* _Dataset entries_:
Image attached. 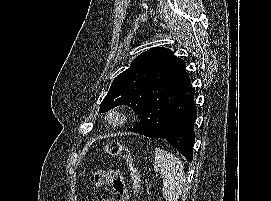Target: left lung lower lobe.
Here are the masks:
<instances>
[{
  "mask_svg": "<svg viewBox=\"0 0 271 201\" xmlns=\"http://www.w3.org/2000/svg\"><path fill=\"white\" fill-rule=\"evenodd\" d=\"M190 80L186 78L175 101L169 111L166 126L159 138L166 139L188 161L193 159V146L195 140L194 122L197 110L194 105V89L190 86ZM134 133L142 134L143 127L139 123L131 129Z\"/></svg>",
  "mask_w": 271,
  "mask_h": 201,
  "instance_id": "1",
  "label": "left lung lower lobe"
}]
</instances>
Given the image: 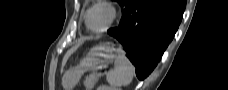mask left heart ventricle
<instances>
[{
  "instance_id": "left-heart-ventricle-1",
  "label": "left heart ventricle",
  "mask_w": 228,
  "mask_h": 90,
  "mask_svg": "<svg viewBox=\"0 0 228 90\" xmlns=\"http://www.w3.org/2000/svg\"><path fill=\"white\" fill-rule=\"evenodd\" d=\"M109 11L104 7L94 8L89 16V25L93 30L103 28L109 19Z\"/></svg>"
}]
</instances>
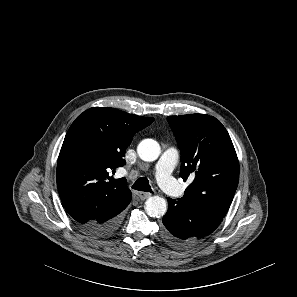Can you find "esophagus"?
<instances>
[{
    "mask_svg": "<svg viewBox=\"0 0 297 297\" xmlns=\"http://www.w3.org/2000/svg\"><path fill=\"white\" fill-rule=\"evenodd\" d=\"M152 194L151 193H146V192H138L137 196L140 200H145L149 198Z\"/></svg>",
    "mask_w": 297,
    "mask_h": 297,
    "instance_id": "esophagus-1",
    "label": "esophagus"
}]
</instances>
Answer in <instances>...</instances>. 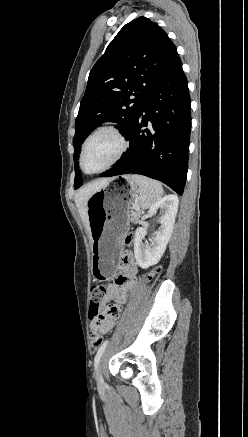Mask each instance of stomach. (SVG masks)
I'll list each match as a JSON object with an SVG mask.
<instances>
[{"mask_svg": "<svg viewBox=\"0 0 248 437\" xmlns=\"http://www.w3.org/2000/svg\"><path fill=\"white\" fill-rule=\"evenodd\" d=\"M137 194L132 177L124 175L108 180L88 199L95 279H110L116 273L123 238L129 229L130 209Z\"/></svg>", "mask_w": 248, "mask_h": 437, "instance_id": "1", "label": "stomach"}]
</instances>
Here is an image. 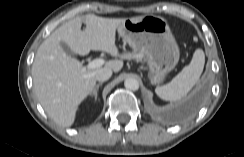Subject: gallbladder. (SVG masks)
<instances>
[{
	"instance_id": "gallbladder-1",
	"label": "gallbladder",
	"mask_w": 244,
	"mask_h": 157,
	"mask_svg": "<svg viewBox=\"0 0 244 157\" xmlns=\"http://www.w3.org/2000/svg\"><path fill=\"white\" fill-rule=\"evenodd\" d=\"M61 47L63 48V50L69 55L74 57V53L72 52V50L69 48V46L65 43V42H61Z\"/></svg>"
}]
</instances>
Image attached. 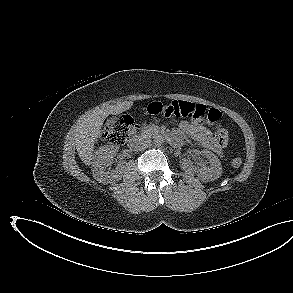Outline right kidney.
Instances as JSON below:
<instances>
[{
    "instance_id": "1",
    "label": "right kidney",
    "mask_w": 293,
    "mask_h": 293,
    "mask_svg": "<svg viewBox=\"0 0 293 293\" xmlns=\"http://www.w3.org/2000/svg\"><path fill=\"white\" fill-rule=\"evenodd\" d=\"M117 152L118 147L114 144L104 145L95 152L92 172L99 183L108 184L120 179L125 162L119 161L115 169L110 167Z\"/></svg>"
}]
</instances>
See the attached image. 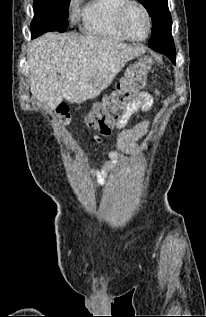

* _REQUIREMENT_: The expected answer is a copy of every line in the entries that holds the word "JSON".

* _ANSWER TO THE PROBLEM_:
I'll list each match as a JSON object with an SVG mask.
Instances as JSON below:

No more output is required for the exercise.